The SMMEs will be mentored through master classes and assigned industry mentors, and will undergo a six-month training curriculum. Entrepreneurs will be expected to stay for a minimum of 18 months and a maximum of 5 years. After the initial six months training, entrepreneurs will still have access to the shared kitchen facility, certain content, master classes and mentors, but at a different rental rate. As their businesses scale up, it will become more cost effective for them to have their own space.
How are Makers Landing tenants selected?
Applications will be assessed by a curatorial team of industry experts who are leaders in their sectors within the food landscape, together with representatives of the V&A Waterfront. The curatorial team is headed up by Hannerie Visser, the Founder of Studio H, and Andy Fenner, the owner of Frankie Fenner Meat Merchants. The panel also includes Emma Hosking and Kim Bloch (Co-Founders, Umthunzi Farming), Karen Dudley (Chef and Founder, The Kitchen), Vanie Padayachee (Head Chef, Sygnatur), Aubrey Ngcungama and Ian Manley (Co-Founders, BLACC), Ishay Govendor (Co-Founder, SA POC), Keletso Motau (Freelance food stylist), Lufefe Nomjana (Founder, The Spinach King), Ben Cox (Marketing Director, Neighbourgoods Market), and Russell Boltman (Co-Founder, Devils Peak)
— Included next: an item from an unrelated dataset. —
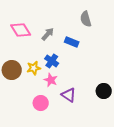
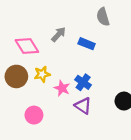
pink diamond: (21, 30) -> (27, 46), moved
blue cross: (52, 61) -> (83, 82), moved
pink circle: (41, 103) -> (34, 115), moved

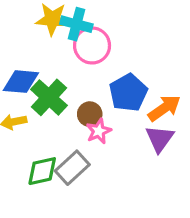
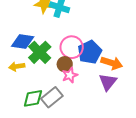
pink circle: (92, 45) -> (72, 47), moved
orange arrow: (164, 108) -> (112, 63), turned 50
“The idea for Makers Landing was always to democratise the tenanting process. By pulling together a curatorial panel that is mixed race, mixed gender and made up of a variety of respected professionals with differing cultural backgrounds, the idea is that the eventual tenant mix will be truly representative and authentic. It is about excellence, of course but it is also about significance. Every tenant will have a powerful story to tell and they will do it through food,” says Fenner.
“With the COVID-19 pandemic, this is even more important, as we are trying to create a place that is about rebuilding businesses and brands. It’s about fostering and nurturing young talent but it’s also about giving people a second chance. It needs to be a blueprint for an entire industry, as we try and put the pieces back together. The industry we love has been left on its knees and is looking for hope. We believe this project provides that,” he says.